Sort through the listing below and keep each line with the word "Dubai". Copy those.

▶

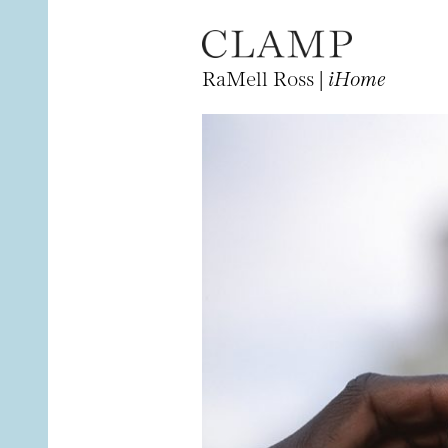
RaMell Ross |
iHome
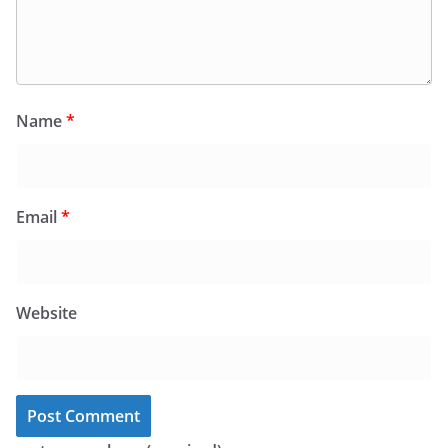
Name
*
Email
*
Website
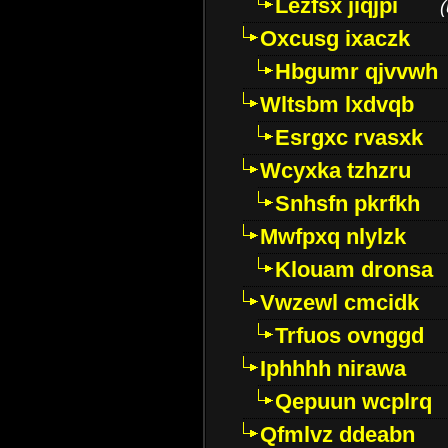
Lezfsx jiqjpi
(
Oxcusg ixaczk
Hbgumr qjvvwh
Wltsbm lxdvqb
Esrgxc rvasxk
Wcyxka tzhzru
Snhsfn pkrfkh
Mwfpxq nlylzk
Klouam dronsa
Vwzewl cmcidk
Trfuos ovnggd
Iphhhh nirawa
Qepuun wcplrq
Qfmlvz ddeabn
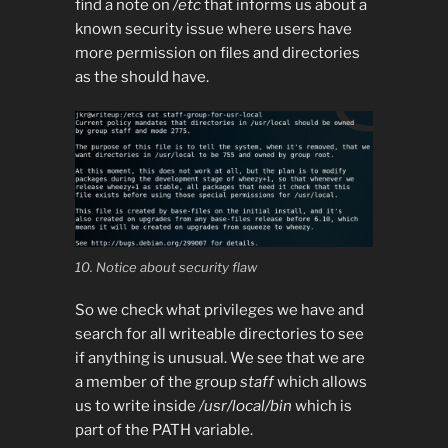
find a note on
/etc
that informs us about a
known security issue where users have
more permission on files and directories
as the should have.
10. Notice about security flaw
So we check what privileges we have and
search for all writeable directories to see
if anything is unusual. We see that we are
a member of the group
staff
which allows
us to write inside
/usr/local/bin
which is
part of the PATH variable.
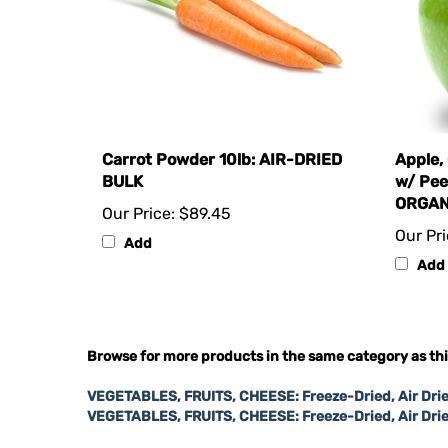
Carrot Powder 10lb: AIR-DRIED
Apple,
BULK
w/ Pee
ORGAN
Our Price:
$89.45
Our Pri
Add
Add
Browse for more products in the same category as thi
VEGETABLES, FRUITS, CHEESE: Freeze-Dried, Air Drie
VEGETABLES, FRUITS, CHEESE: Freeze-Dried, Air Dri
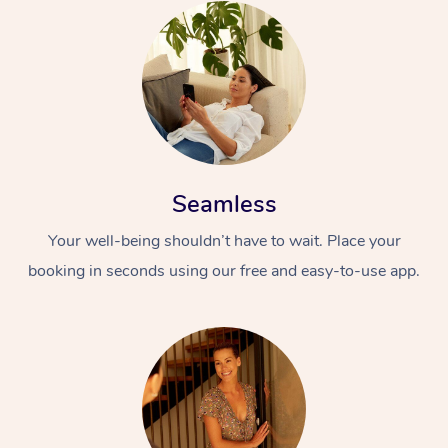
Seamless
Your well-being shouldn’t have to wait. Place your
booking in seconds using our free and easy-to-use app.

◀
▶

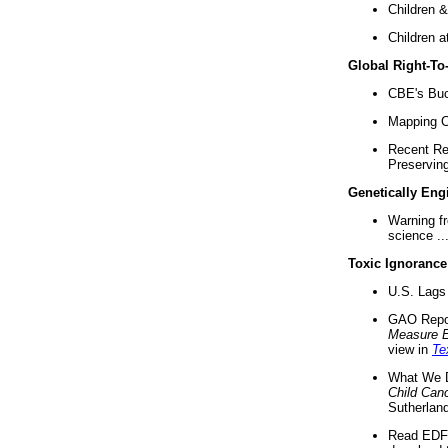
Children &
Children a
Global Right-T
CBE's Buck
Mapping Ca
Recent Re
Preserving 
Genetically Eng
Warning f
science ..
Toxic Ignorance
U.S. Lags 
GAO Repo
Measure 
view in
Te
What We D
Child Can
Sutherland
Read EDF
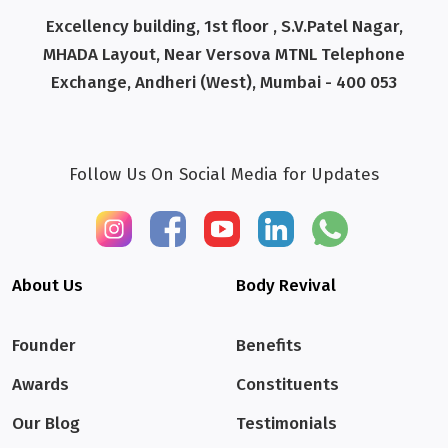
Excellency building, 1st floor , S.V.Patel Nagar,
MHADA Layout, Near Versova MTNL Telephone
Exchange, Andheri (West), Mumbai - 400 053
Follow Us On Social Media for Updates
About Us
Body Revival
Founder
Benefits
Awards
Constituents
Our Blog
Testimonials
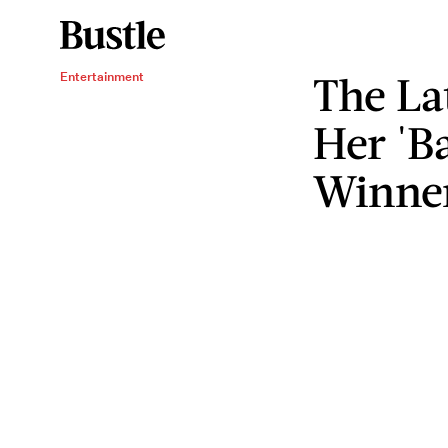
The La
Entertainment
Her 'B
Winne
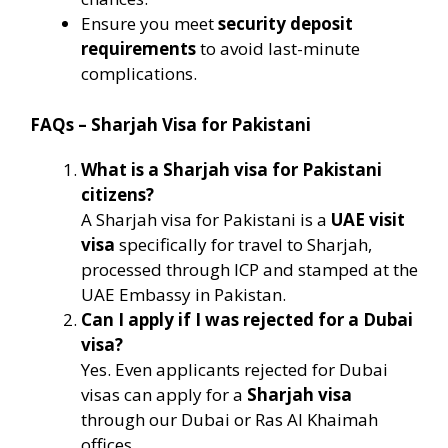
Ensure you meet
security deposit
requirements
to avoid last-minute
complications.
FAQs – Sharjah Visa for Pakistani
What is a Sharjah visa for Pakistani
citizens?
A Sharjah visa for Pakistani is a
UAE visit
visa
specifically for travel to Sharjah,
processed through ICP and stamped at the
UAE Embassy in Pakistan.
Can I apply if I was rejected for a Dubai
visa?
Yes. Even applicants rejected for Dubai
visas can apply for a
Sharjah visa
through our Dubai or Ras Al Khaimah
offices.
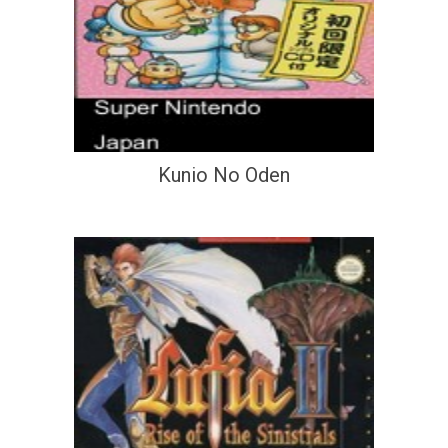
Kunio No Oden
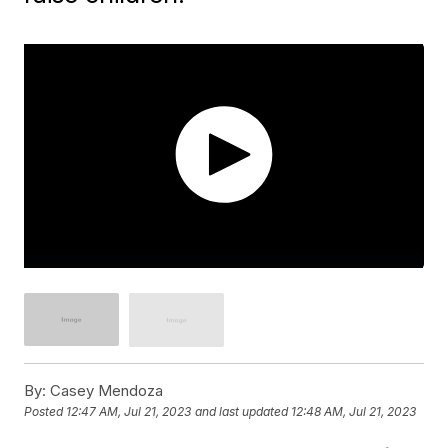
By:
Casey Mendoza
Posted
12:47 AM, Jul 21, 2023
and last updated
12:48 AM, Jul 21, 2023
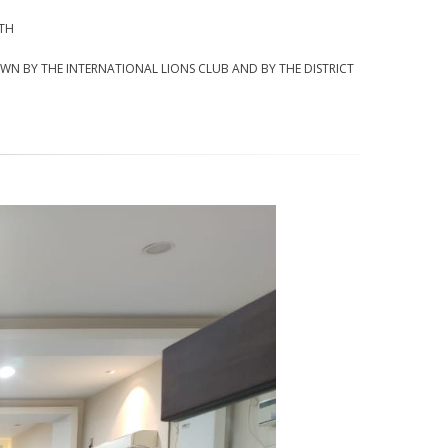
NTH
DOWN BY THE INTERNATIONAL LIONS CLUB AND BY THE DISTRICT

◀

Response to this exercise.
Can I apply if I was rejected for a Dubai
Yes. Even applicants rejected for Dubai
through our Dubai or Ras Al Khaimah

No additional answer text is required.